* Task brief *
Transcribe these records exactly, dropping every picture.

* Data *

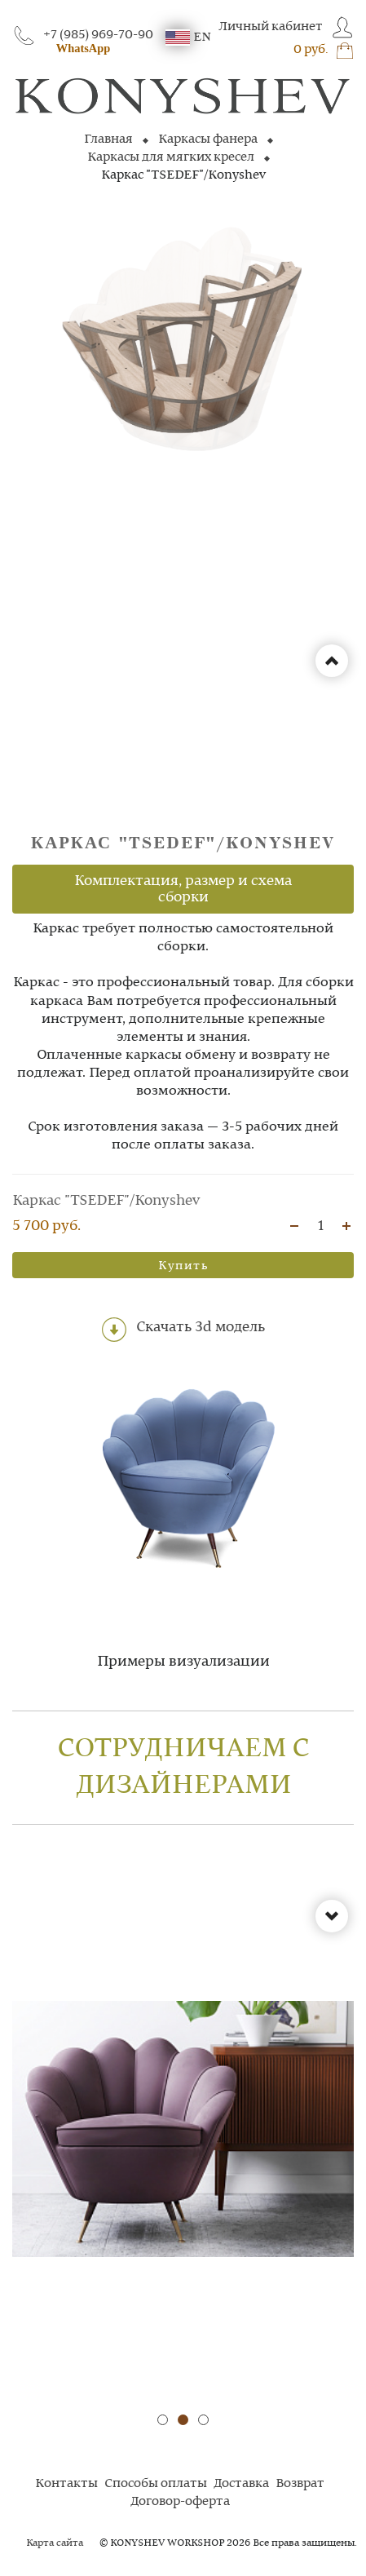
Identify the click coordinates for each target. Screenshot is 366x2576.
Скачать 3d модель (183, 1329)
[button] (162, 2419)
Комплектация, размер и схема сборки (183, 889)
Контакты (66, 2483)
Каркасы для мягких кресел (170, 157)
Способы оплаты (155, 2483)
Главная (108, 139)
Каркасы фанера (208, 139)
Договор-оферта (180, 2501)
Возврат (300, 2483)
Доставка (241, 2483)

* Exercise result *
Identify the click coordinates for each target. Screenshot is 366x2576.
Скачать 3d модель (183, 1329)
[button] (162, 2419)
Комплектация, размер и схема сборки (183, 889)
Контакты (66, 2483)
Каркасы для мягких кресел (170, 157)
Способы оплаты (155, 2483)
Главная (108, 139)
Каркасы фанера (208, 139)
Договор-оферта (180, 2501)
Возврат (300, 2483)
Доставка (241, 2483)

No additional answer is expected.